● Task goal
I'd like the data below restated word for word, with the pictures left out.

● Data extract
==================================================
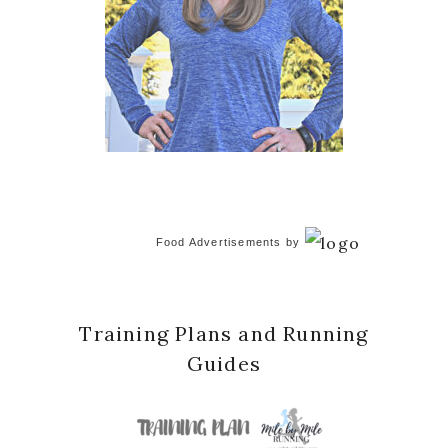
Food Advertisements
by
Training Plans and Running
Guides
==================================================
● Solution to the exercise
Food Advertisements
by
Training Plans and Running
Guides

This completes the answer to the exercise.